◆ Exercise aim
Reproduce all the entries precisely.

Data records:
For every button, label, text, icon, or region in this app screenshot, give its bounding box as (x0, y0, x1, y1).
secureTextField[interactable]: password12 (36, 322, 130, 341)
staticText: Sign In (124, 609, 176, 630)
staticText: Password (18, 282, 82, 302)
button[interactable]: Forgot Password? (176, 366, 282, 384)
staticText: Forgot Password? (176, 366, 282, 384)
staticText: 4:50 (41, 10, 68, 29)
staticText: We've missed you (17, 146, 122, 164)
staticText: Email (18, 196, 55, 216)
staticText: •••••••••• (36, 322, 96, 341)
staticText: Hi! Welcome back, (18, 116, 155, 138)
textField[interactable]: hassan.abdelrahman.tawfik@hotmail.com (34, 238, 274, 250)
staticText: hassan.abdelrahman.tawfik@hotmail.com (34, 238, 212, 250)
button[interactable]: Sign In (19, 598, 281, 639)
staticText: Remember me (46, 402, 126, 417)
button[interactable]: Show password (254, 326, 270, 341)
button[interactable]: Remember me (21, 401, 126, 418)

◆ Output of the exercise
For every button, label, text, icon, or region in this app screenshot, give its bounding box as (x0, y0, x1, y1).
secureTextField[interactable]: password12 (36, 322, 130, 341)
staticText: Sign In (124, 609, 176, 630)
staticText: Password (18, 282, 82, 302)
button[interactable]: Forgot Password? (176, 366, 282, 384)
staticText: Forgot Password? (176, 366, 282, 384)
staticText: 4:50 (41, 10, 68, 29)
staticText: We've missed you (17, 146, 122, 164)
staticText: Email (18, 196, 55, 216)
staticText: •••••••••• (36, 322, 96, 341)
staticText: Hi! Welcome back, (18, 116, 155, 138)
textField[interactable]: hassan.abdelrahman.tawfik@hotmail.com (34, 238, 274, 250)
staticText: hassan.abdelrahman.tawfik@hotmail.com (34, 238, 212, 250)
button[interactable]: Sign In (19, 598, 281, 639)
staticText: Remember me (46, 402, 126, 417)
button[interactable]: Show password (254, 326, 270, 341)
button[interactable]: Remember me (21, 401, 126, 418)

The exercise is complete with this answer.